Part 12: Projects & Applications

April 26, 2026 Wasil Zafar 25 min read

The final capstone of the series. We build four complete ML algorithms from scratch using only NumPy, tracing every line of code back to the mathematical foundation built across Parts 1–11: linear regression, Naive Bayes, PCA, and a two-layer neural network with backpropagation.

Table of Contents

  1. Math-to-Algorithm Map
  2. Project 1: Linear Regression
  3. Project 2: Naive Bayes
  4. Project 3: PCA
  5. Project 4: Neural Network
  6. Roadmap for Further Study
  7. Series Conclusion

Math-to-Algorithm Map

Before we build, here is the explicit connection between the prior 11 parts and the algorithms we will implement:

AlgorithmCore Math PartsKey Concepts Used
Linear Regression (OLS + GD)Parts 7, 8, 9Normal equations $X^\top X \mathbf{w} = X^\top \mathbf{y}$, MSE loss gradient $\nabla_\mathbf{w}\mathcal{L}$, gradient descent update
Naive Bayes ClassifierParts 2, 4, 6Bayes' theorem $P(C|\mathbf{x})$, conditional independence assumption, log-likelihood for numerical stability
PCAParts 5, 7, 10Covariance matrix, eigendecomposition, variance explained by eigenvectors, projection
2-Layer Neural NetworkParts 7, 8, 9Matrix multiply forward pass, chain rule backprop, sigmoid activation, binary cross-entropy, gradient descent

Project 1: Linear Regression from Scratch

We implement both the closed-form normal equations (Part 7) and gradient descent (Part 8), and verify they agree.

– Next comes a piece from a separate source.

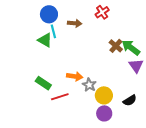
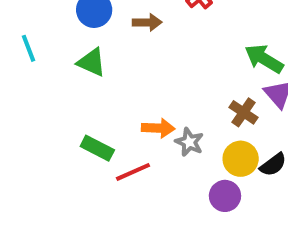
cyan line: (53, 31) -> (28, 48), moved
brown cross: (116, 46) -> (244, 112), moved
yellow circle: (104, 95) -> (241, 159), moved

Math Recap: OLS closed form minimizes $\mathcal{L}(\mathbf{w}) = \|\mathbf{y} - X\mathbf{w}\|_2^2$. Setting $\nabla_\mathbf{w}\mathcal{L} = 0$ gives $\mathbf{w}^* = (X^\top X)^{-1} X^\top \mathbf{y}$. Gradient descent uses $\mathbf{w} \leftarrow \mathbf{w} - \eta \nabla_\mathbf{w}\mathcal{L}$ where $\nabla_\mathbf{w}\mathcal{L} = \frac{2}{n}X^\top(X\mathbf{w} - \mathbf{y})$.
import numpy as np

# ---- Generate synthetic data ----
np.random.seed(42)
n, d = 100, 3
X_raw = np.random.randn(n, d)
true_w = np.array([2.0, -1.5, 0.8])
y = X_raw @ true_w + 0.5 * np.random.randn(n)

# Add bias column (intercept)
X = np.column_stack([np.ones(n), X_raw])   # (100, 4)

# ---- Method 1: Normal Equations (closed form) ----
w_ols = np.linalg.solve(X.T @ X, X.T @ y)
y_pred_ols = X @ w_ols
mse_ols = np.mean((y - y_pred_ols)**2)
print("Normal Equations:")
print(f"  Coefficients: {np.round(w_ols, 4)}")
print(f"  MSE: {mse_ols:.6f}")

# ---- Method 2: Gradient Descent ----
def linear_regression_gd(X, y, lr=0.01, n_epochs=1000):
    n, p = X.shape
    w = np.zeros(p)
    losses = []
    for _ in range(n_epochs):
        y_hat = X @ w
        loss = np.mean((y - y_hat)**2)
        losses.append(loss)
        grad = (2 / n) * (X.T @ (y_hat - y))
        w -= lr * grad
    return w, losses

w_gd, losses = linear_regression_gd(X, y, lr=0.05, n_epochs=500)
y_pred_gd = X @ w_gd
mse_gd = np.mean((y - y_pred_gd)**2)
print("\nGradient Descent:")
print(f"  Coefficients: {np.round(w_gd, 4)}")
print(f"  MSE: {mse_gd:.6f}")
print(f"\nTrue coefficients (bias=0): [0, {true_w[0]}, {true_w[1]}, {true_w[2]}]")
print(f"OLS vs GD agreement: {np.allclose(w_ols, w_gd, atol=1e-3)}")
print(f"Loss after first epoch: {losses[0]:.4f}, after final epoch: {losses[-1]:.4f}")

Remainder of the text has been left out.